The Transcendent Compared to Plato’s Model of the Sun as that On Which All Depends for Existence

In this brief posting, I write to correct one of my erroneous tendencies. When I argue for a transcendent beyond all ways of being and thinking, I tend to think of the transcendent as a blank – as actually nothing. Proper thought of transcendence would really be thinking of nothing. An empty mind would be accurate thought of transcendence. Attempts to characterize transcendence are, then, projections upon a blank slate. All characterizations are inherently inaccurate because they present transcendence as more than it should be.

This view of transcendence as beneath all representation is erroneous. For we posit transcendence as that on which everything depends for its existence. Thinking of that on which everything depends for its as existence as less than anything which exists is logically unsatisfactory.

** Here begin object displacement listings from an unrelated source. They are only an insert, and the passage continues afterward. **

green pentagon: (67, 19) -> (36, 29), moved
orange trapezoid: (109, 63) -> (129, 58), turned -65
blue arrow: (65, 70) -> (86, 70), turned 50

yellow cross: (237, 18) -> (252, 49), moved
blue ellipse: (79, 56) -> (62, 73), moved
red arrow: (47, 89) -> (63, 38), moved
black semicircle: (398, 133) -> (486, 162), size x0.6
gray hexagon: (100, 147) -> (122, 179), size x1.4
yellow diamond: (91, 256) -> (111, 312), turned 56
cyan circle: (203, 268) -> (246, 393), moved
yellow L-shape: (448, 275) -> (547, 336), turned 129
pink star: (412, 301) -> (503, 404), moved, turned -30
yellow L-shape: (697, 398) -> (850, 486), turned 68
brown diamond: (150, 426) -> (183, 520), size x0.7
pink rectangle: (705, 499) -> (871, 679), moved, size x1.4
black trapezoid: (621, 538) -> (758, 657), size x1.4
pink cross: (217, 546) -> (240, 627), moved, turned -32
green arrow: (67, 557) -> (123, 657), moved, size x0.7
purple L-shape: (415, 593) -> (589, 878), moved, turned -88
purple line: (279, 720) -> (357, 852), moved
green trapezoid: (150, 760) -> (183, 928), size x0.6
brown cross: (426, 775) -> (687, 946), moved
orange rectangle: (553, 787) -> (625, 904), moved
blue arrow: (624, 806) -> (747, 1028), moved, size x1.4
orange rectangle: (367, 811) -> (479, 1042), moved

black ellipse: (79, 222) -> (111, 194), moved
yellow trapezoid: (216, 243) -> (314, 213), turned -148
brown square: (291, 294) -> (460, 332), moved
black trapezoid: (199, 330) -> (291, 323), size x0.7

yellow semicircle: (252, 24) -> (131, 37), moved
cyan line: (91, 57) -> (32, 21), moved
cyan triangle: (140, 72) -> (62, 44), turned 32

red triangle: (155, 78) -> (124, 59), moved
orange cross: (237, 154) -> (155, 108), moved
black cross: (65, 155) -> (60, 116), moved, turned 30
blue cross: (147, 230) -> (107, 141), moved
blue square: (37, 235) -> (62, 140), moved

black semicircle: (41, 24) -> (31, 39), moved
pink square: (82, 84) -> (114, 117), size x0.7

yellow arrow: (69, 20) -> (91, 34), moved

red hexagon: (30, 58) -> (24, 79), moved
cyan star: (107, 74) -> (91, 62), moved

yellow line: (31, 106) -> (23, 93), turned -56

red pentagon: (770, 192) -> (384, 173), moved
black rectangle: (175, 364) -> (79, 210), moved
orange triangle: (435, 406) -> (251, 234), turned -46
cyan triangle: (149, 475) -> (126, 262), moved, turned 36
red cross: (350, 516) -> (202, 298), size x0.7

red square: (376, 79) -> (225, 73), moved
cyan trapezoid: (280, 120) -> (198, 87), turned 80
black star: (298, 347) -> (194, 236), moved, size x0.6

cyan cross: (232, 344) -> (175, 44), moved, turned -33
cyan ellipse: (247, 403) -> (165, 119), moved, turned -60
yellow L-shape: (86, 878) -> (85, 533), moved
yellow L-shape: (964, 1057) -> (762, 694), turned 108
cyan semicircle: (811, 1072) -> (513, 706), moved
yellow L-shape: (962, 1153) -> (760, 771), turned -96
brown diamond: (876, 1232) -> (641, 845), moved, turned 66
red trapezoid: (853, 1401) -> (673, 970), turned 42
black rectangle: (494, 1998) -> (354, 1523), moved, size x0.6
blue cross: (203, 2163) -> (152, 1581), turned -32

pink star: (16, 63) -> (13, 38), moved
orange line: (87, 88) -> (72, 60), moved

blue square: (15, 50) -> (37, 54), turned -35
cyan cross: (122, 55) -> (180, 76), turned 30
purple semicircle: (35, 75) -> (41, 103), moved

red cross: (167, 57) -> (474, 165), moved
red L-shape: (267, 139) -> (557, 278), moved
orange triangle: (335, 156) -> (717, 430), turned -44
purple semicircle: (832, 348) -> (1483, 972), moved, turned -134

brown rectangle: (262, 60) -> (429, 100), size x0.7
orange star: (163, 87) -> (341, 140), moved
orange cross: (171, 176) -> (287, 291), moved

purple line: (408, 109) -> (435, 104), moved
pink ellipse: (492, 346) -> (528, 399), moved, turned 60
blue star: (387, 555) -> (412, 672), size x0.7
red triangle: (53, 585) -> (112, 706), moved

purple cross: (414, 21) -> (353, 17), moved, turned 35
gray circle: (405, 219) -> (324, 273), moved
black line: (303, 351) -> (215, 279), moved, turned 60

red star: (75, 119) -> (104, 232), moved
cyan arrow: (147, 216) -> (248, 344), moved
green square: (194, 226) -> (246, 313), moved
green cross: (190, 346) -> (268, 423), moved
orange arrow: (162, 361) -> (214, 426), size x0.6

Rather we should think of transcendence as more than anything which exists. It transcends our ways of thinking because it is more than anything we can represent. Our minds go blank when we try to represent it because it is way too much for our thinking.

I am thinking of Plato’s use of the sun as a model of the Good on which everything depends for its existence. We cannot see if we look at that which enables anything to be seen. We cannot see the sun because it is too much to see; not because it has too little to see.

We should understand our attempts to characterize the transcendence as inherently inaccurate because we are incapable of representing the excellence -the fullness of the Transcendent. The proper frame of mind when contemplating transcendence is not the dreamy state of having a blank mind but rather being animated and dazzled by so much.

When I attempt to characterize the transcendent, I should worry about understating rather than overstating the excellence by which it surpasses everything.

We should not think of the Transcendent as unable to have any relation to and action within the immanent which depends upon it for existence and features. Rather we should think of ourselves as unable to comprehend how the Transcendent is related to and acts within the immanent.